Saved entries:

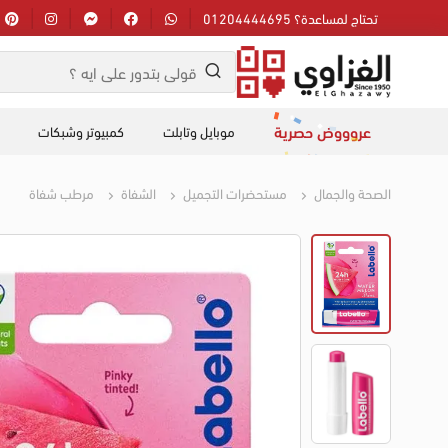
تحتاج لمساعدة؟ 01204444695
عروووض حصرية
موبايل وتابلت
كمبيوتر وشبكات
الصحة والجمال
مستحضرات التجميل
الشفاة
مرطب شفاة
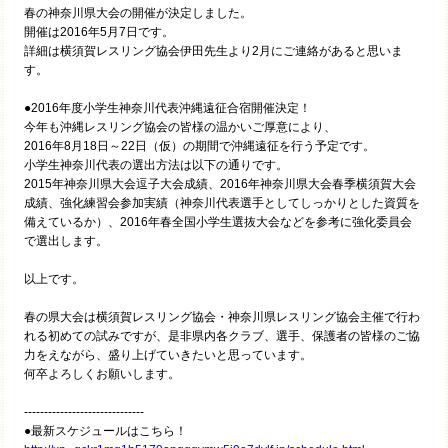
春の神奈川県大会の開催が決定しました。
開催は2016年5月7日です。
詳細は横須賀レスリング協会伊田先生より2月にご連絡があると思いま
す。
●2016年度小学生神奈川代表沖縄遠征合宿開催決定！
今年も沖縄レスリング協会の皆様の温かいご厚意により、
2016年8月18日～22日（仮）の期間で沖縄遠征を行う予定です。
小学生神奈川代表の選出方法は以下の通りです。
2015年神奈川県大会逗子大会成績、2016年神奈川県大会春季横須賀大会
成績、強化練習会参加実績（神奈川代表選手としてしっかりとした資質を
備えているか）、2016年春全国小学生選抜大会などを参考に強化委員会
で選出します。
以上です。
春の県大会は横須賀レスリング協会・神奈川県レスリング協会主催で行わ
れる初めての試みですが、是非県内各クラブ、選手、保護者の皆様のご協
力をえながら、盛り上げていきたいと思っています。
何卒よろしくお願いします。
------------------------------
●最新スケジュールはこちら！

DIRECTIONS: Give every record again without changing a word. Exclude the pictures.

SOLUTION FOR THIS EXERCISE:
تحتاج لمساعدة؟ 01204444695
عروووض حصرية
موبايل وتابلت
كمبيوتر وشبكات
الصحة والجمال
مستحضرات التجميل
الشفاة
مرطب شفاة
春の神奈川県大会の開催が決定しました。
開催は2016年5月7日です。
詳細は横須賀レスリング協会伊田先生より2月にご連絡があると思いま
す。
●2016年度小学生神奈川代表沖縄遠征合宿開催決定！
今年も沖縄レスリング協会の皆様の温かいご厚意により、
2016年8月18日～22日（仮）の期間で沖縄遠征を行う予定です。
小学生神奈川代表の選出方法は以下の通りです。
2015年神奈川県大会逗子大会成績、2016年神奈川県大会春季横須賀大会
成績、強化練習会参加実績（神奈川代表選手としてしっかりとした資質を
備えているか）、2016年春全国小学生選抜大会などを参考に強化委員会
で選出します。
以上です。
春の県大会は横須賀レスリング協会・神奈川県レスリング協会主催で行わ
れる初めての試みですが、是非県内各クラブ、選手、保護者の皆様のご協
力をえながら、盛り上げていきたいと思っています。
何卒よろしくお願いします。
------------------------------
●最新スケジュールはこちら！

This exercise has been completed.